> [Problem requirements] Please restate word for word the lines from the top of the entries through the line that contains "Government Affairs", and do not include any pictures.

(Records to use)

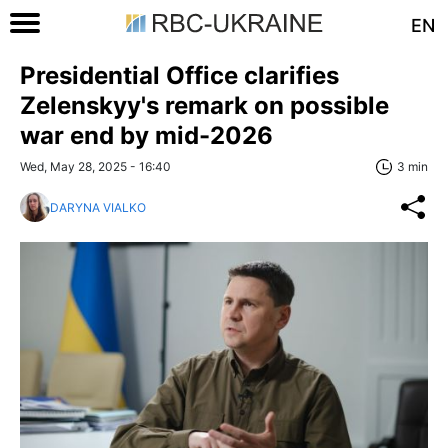
EN
Presidential Office clarifies
Zelenskyy's remark on possible
war end by mid-2026
Wed, May 28, 2025 - 16:40
3 min
DARYNA VIALKO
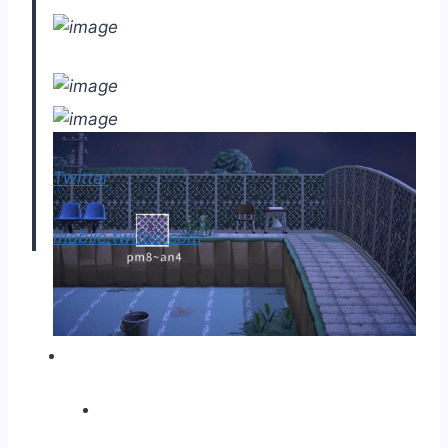
Twitter
mobile.twitter.com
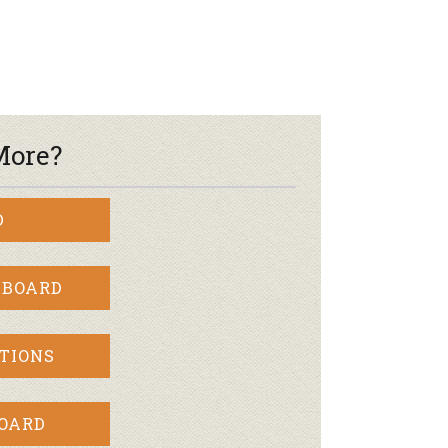
More?
D
 BOARD
TIONS
BOARD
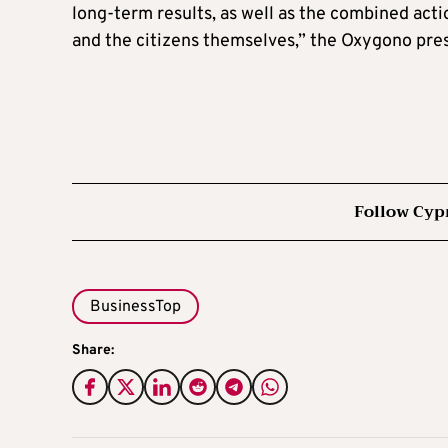
long-term results, as well as the combined acti
and the citizens themselves,” the Oxygono pre
Follow Cyp
BusinessTop
Share:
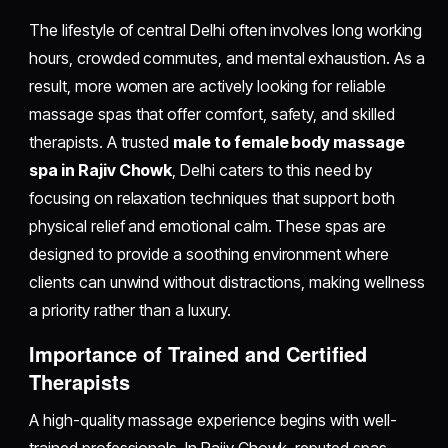
The lifestyle of central Delhi often involves long working
hours, crowded commutes, and mental exhaustion. As a
result, more women are actively looking for reliable
massage spas that offer comfort, safety, and skilled
therapists. A trusted
male to female body massage
spa in Rajiv Chowk
, Delhi caters to this need by
focusing on relaxation techniques that support both
physical relief and emotional calm. These spas are
designed to provide a soothing environment where
clients can unwind without distractions, making wellness
a priority rather than a luxury.
Importance of Trained and Certified
Therapists
A high-quality massage experience begins with well-
trained professionals. In Rajiv Chowk, reputed spas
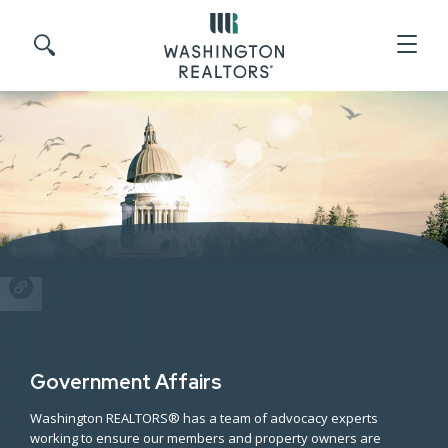
Skip to main content
Search site
SHARE
Government Affairs
Washington REALTORS® has a team of advocacy experts
working to ensure our members and property owners are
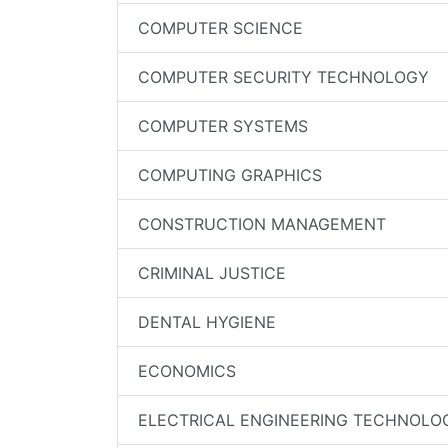
COMPUTER SCIENCE
COMPUTER SECURITY TECHNOLOGY
COMPUTER SYSTEMS
COMPUTING GRAPHICS
CONSTRUCTION MANAGEMENT
CRIMINAL JUSTICE
DENTAL HYGIENE
ECONOMICS
ELECTRICAL ENGINEERING TECHNOLO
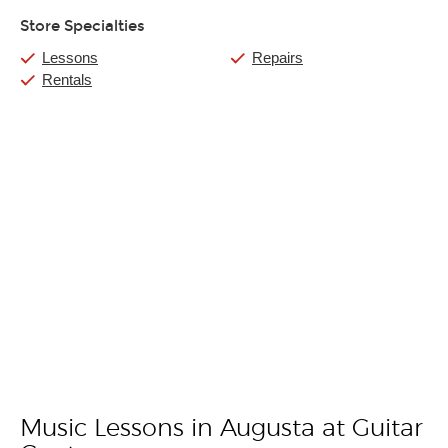
Store Specialties
Lessons
Repairs
Rentals
Music Lessons in Augusta at Guitar
Skip link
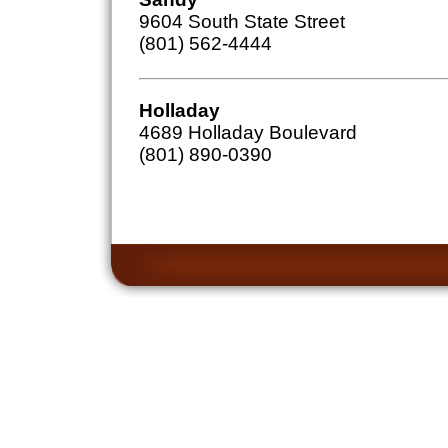
9604 South State Street
(801) 562-4444
Holladay
4689 Holladay Boulevard
(801) 890-0390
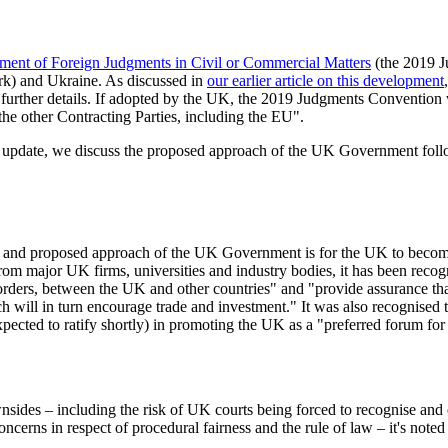
ent of Foreign Judgments in Civil or Commercial Matters
(the 2019 J
rk) and Ukraine. As discussed in
our earlier article on this development
urther details. If adopted by the UK, the 2019 Judgments Convention w
e other Contracting Parties, including the EU".
ief update, we discuss the proposed approach of the UK Government foll
tion and proposed approach of the UK Government is for the UK to becom
from major UK firms, universities and industry bodies, it has been re
orders, between the UK and other countries" and "provide assurance th
ch will in turn encourage trade and investment." It was also recognised 
xpected to ratify shortly) in promoting the UK as a "preferred forum for 
wnsides – including the risk of UK courts being forced to recognise an
ncerns in respect of procedural fairness and the rule of law – it's noted 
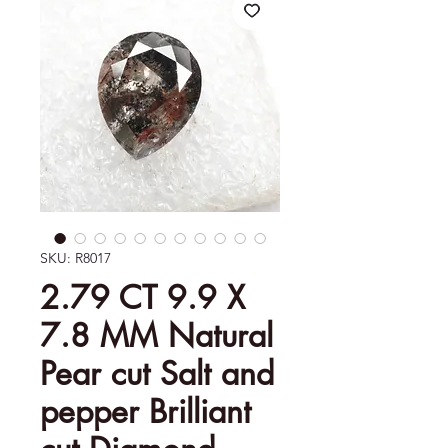
SKU: R8017
2.79 CT 9.9 X
7.8 MM Natural
Pear cut Salt and
pepper Brilliant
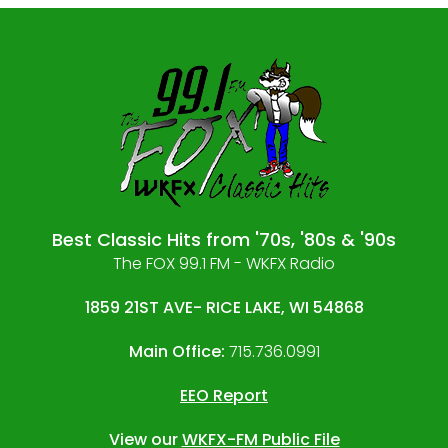
Best Classic Hits from '70s, '80s & '90s
The FOX 99.1 FM - WKFX Radio
1859 21ST AVE- RICE LAKE, WI 54868
Main Office:
715.736.0991
EEO Report
View our
WKFX-FM Public File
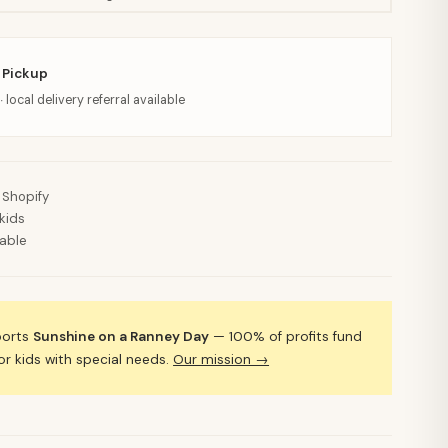
 Pickup
· local delivery referral available
 Shopify
kids
lable
ports
Sunshine on a Ranney Day
— 100% of profits fund
 kids with special needs.
Our mission →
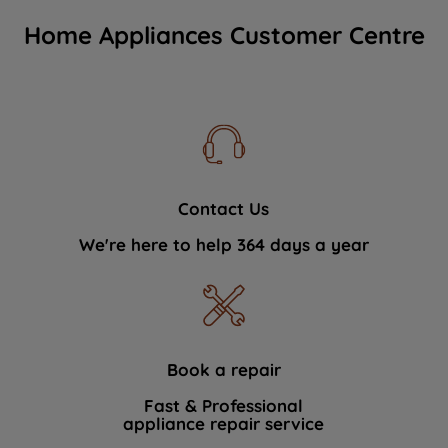
Home Appliances Customer Centre
Contact Us
We're here to help 364 days a year
Book a repair
Fast & Professional
appliance repair service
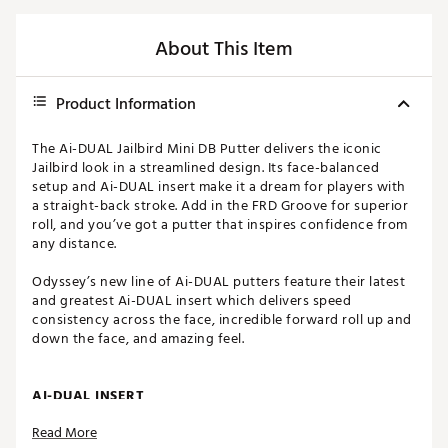
About This Item
Product Information
The Ai-DUAL Jailbird Mini DB Putter delivers the iconic
Jailbird look in a streamlined design. Its face-balanced
setup and Ai-DUAL insert make it a dream for players with
a straight-back stroke. Add in the FRD Groove for superior
roll, and you’ve got a putter that inspires confidence from
any distance.
Odyssey’s new line of Ai-DUAL putters feature their latest
and greatest Ai-DUAL insert which delivers speed
consistency across the face, incredible forward roll up and
down the face, and amazing feel.
AI-DUAL INSERT
Read More
Designed using Artificial Intelligence, this dual-layer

(End Records to use)

> [Answer to this exercise]
EN
Presidential Office clarifies
Zelenskyy's remark on possible
war end by mid-2026
Wed, May 28, 2025 - 16:40
3 min
DARYNA VIALKO
Twitter
mobile.twitter.com
More?
D
 BOARD
TIONS
BOARD
long-term results, as well as the combined acti
and the citizens themselves,” the Oxygono pre
Follow Cyp
BusinessTop
Share:
The lifestyle of central Delhi often involves long working
hours, crowded commutes, and mental exhaustion. As a
result, more women are actively looking for reliable
massage spas that offer comfort, safety, and skilled
therapists. A trusted
male to female body massage
spa in Rajiv Chowk
, Delhi caters to this need by
focusing on relaxation techniques that support both
physical relief and emotional calm. These spas are
designed to provide a soothing environment where
clients can unwind without distractions, making wellness
a priority rather than a luxury.
Importance of Trained and Certified
Therapists
A high-quality massage experience begins with well-
trained professionals. In Rajiv Chowk, reputed spas
Skip to main content
Search site
SHARE
Government Affairs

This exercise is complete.